Records contained in a dataset
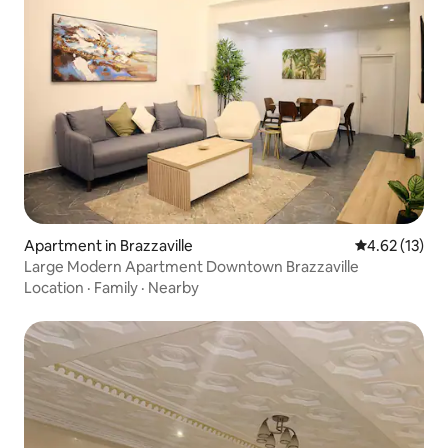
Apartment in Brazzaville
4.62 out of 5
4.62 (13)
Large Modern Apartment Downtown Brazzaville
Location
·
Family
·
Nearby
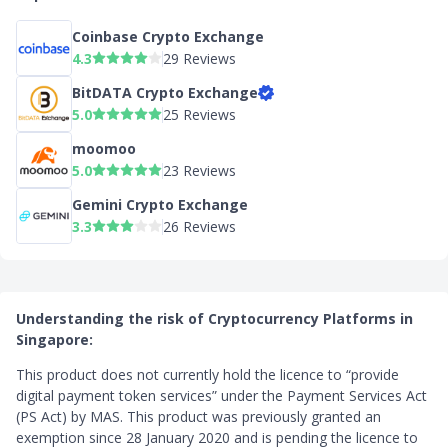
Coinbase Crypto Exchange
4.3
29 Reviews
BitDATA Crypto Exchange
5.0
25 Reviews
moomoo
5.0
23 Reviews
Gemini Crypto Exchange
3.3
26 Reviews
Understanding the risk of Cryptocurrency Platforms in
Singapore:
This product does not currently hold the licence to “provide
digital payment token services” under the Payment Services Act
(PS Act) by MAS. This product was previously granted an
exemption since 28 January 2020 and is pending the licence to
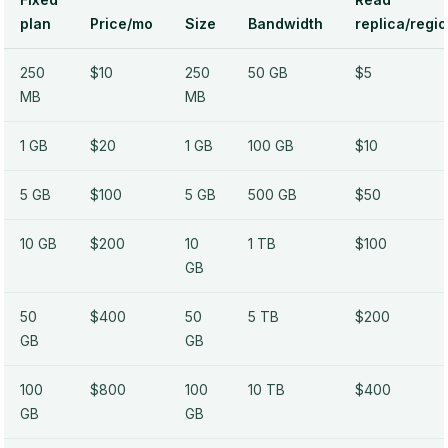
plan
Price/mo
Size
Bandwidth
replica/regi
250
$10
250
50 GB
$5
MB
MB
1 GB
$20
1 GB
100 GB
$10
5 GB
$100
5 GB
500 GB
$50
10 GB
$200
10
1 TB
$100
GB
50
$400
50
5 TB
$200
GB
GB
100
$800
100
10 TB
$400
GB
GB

Exercise instructions -
Retype every record above word for word, leaving out any pictures.

Solved exercise -
Apartment in Brazzaville
4.62 out of 5
4.62 (13)
Large Modern Apartment Downtown Brazzaville
Location
·
Family
·
Nearby
Coinbase Crypto Exchange
4.3
29 Reviews
BitDATA Crypto Exchange
5.0
25 Reviews
moomoo
5.0
23 Reviews
Gemini Crypto Exchange
3.3
26 Reviews
Understanding the risk of Cryptocurrency Platforms in
Singapore:
This product does not currently hold the licence to “provide
digital payment token services” under the Payment Services Act
(PS Act) by MAS. This product was previously granted an
exemption since 28 January 2020 and is pending the licence to
plan
Price/mo
Size
Bandwidth
replica/regi
250
$10
250
50 GB
$5
MB
MB
1 GB
$20
1 GB
100 GB
$10
5 GB
$100
5 GB
500 GB
$50
10 GB
$200
10
1 TB
$100
GB
50
$400
50
5 TB
$200
GB
GB
100
$800
100
10 TB
$400
GB
GB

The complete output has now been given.